Rio de Janeiro, September 5, 2017 – Petróleo Brasileiro S.A. – Petrobras, further to the Material Fact disclosed on 8/25/2017, informs that the Shareholder’s General Meeting (SGM) of Petrobras Distribuidora S.A. (BR) approved in a meeting held on 8/31/2017, its corporate restructuring, as well as the amendment of its Bylaws.
The main changes to the Bylaws take into account the requirements of Law no. 13,303/2016 and Decree 8,945/2016, including the legal rules relating to listed companies and Novo Mercado regulation, and are highlighted below:
• Accession to the Novo Mercado segment: (i) Exclusive issue of Common Shares; (ii) Rules for Public Offer of Purchase of shares, including requirement of agreement by the holders of 1/3 (one-third) of outstanding shares for possible exit from the segment, without sale of shares; (iii) Issue of Tag Along, giving equal treatment to the other company shareholders; and (iv) Membership in the Market Arbitration Chamber.
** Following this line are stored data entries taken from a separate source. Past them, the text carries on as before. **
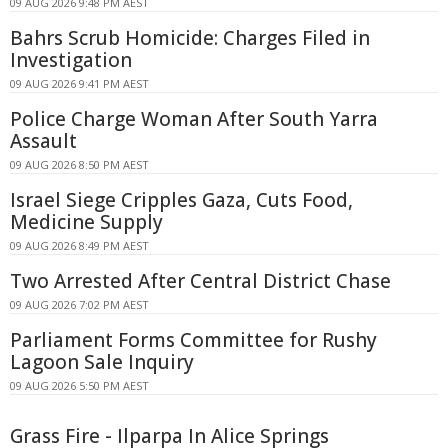
09 AUG 2026 9:48 PM AEST
Bahrs Scrub Homicide: Charges Filed in
Investigation
09 AUG 2026 9:41 PM AEST
Police Charge Woman After South Yarra
Assault
09 AUG 2026 8:50 PM AEST
Israel Siege Cripples Gaza, Cuts Food,
Medicine Supply
09 AUG 2026 8:49 PM AEST
Two Arrested After Central District Chase
09 AUG 2026 7:02 PM AEST
Parliament Forms Committee for Rushy
Lagoon Sale Inquiry
09 AUG 2026 5:50 PM AEST
Grass Fire - Ilparpa In Alice Springs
• Governance, Risk and Compliance Department under the Board of Directors (BD);
• New competencies assigned to BR’s BD and Executive Board (EB);
• Board of Directors composition with at least 3 (three) representatives of the minority shareholders, regardless of corporate interest, in addition to minimum 50% percentage of independent members, taking into account those elected by the minority shareholders;
• Compliance with integrity requirements for the nomination of Administrators and Audit Committee members, in addition to those prescribed by law;
• Inclusion of express clause regarding the incompatibility of participation in the administration bodies of BR and its subsidiaries and controlled companies, of members who are candidates to public offices, whereas such members shall resign their post under penalty of dismissal from the time their intention to run for office becomes public;
• Creation of new Advising Committees to the BD;
• Discipline of Transactions with Related Parties, to require that, in certain cases, in addition to the prior analysis of competence by the Audit Committee, upon the establishment of the Minority Committee, the latter shall provide prior advice, issuing its opinion on the desired transaction. Transactions shall be approved by a 2/3 vote of BD members.
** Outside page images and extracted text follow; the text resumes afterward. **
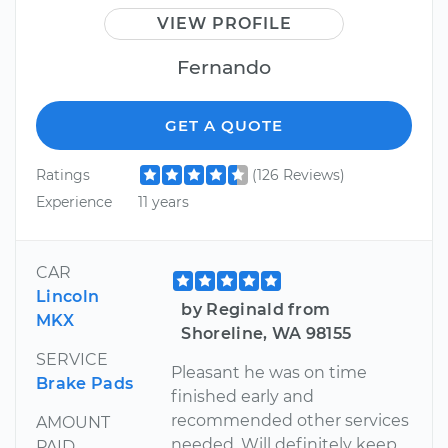
VIEW PROFILE
Fernando
GET A QUOTE
Ratings
(126 Reviews)
Experience
11 years
CAR
Lincoln
by Reginald from
MKX
Shoreline, WA 98155
SERVICE
Pleasant he was on time
Brake Pads
finished early and
recommended other services
AMOUNT
needed. Will definitely keep
PAID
It should be noted that compliance with Novo Mercado Rules and the nomination of Board of Directors members by minority shareholder shall be subject to the effective Initial Public Offering (IPO) of BR, still subject to internal approval and the approval of the Securities and Exchange Commission of Brazil (CVM) and favorable conditions of national and international capital markets.
The new Bylaws will be available on the website of Petrobras Distribuidora (www.br.com.br/governancacorporativa).
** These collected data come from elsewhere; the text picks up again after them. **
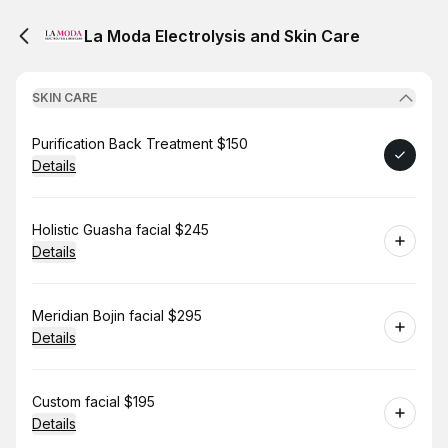
La Moda Electrolysis and Skin Care
SKIN CARE
Book
Purification Back Treatment $150
Details
Book
Holistic Guasha facial $245
Details
Book
Meridian Bojin facial $295
Details
Book
Custom facial $195
Details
The same SGM approved the corporate restructuring of BR, consisting of capital contribution of R$ 6.3 billion and partial split-off of receivables with the Eletrobras System and other companies in the Petrobras System, in the same amount. As such, BR’s equity capital remains unaltered after the conclusion of transactions.
BR used the funds from capital contribution plus its cash availability of R$ 1.4 billion to execute early settlement in 8/31/2017 of debts with Banco do Brasil, amounting to R$ 4.5 billion, and Bradesco, amounting to R$ 3 billion. It is important to note that Petrobras was the guarantor of both transactions.
On the same date, Petrobras executed new financing with the same financial institutions, under the same conditions and amounts as the financing paid in advance by BR. Thus, these financing transactions do not have an impact on Petrobras’ consolidated net indebtedness or the profile of its indebtedness.
Finally, this communication should not be considered as advertisement of offer, and facts deemed relevant on this topic shall be timely communicated to the market.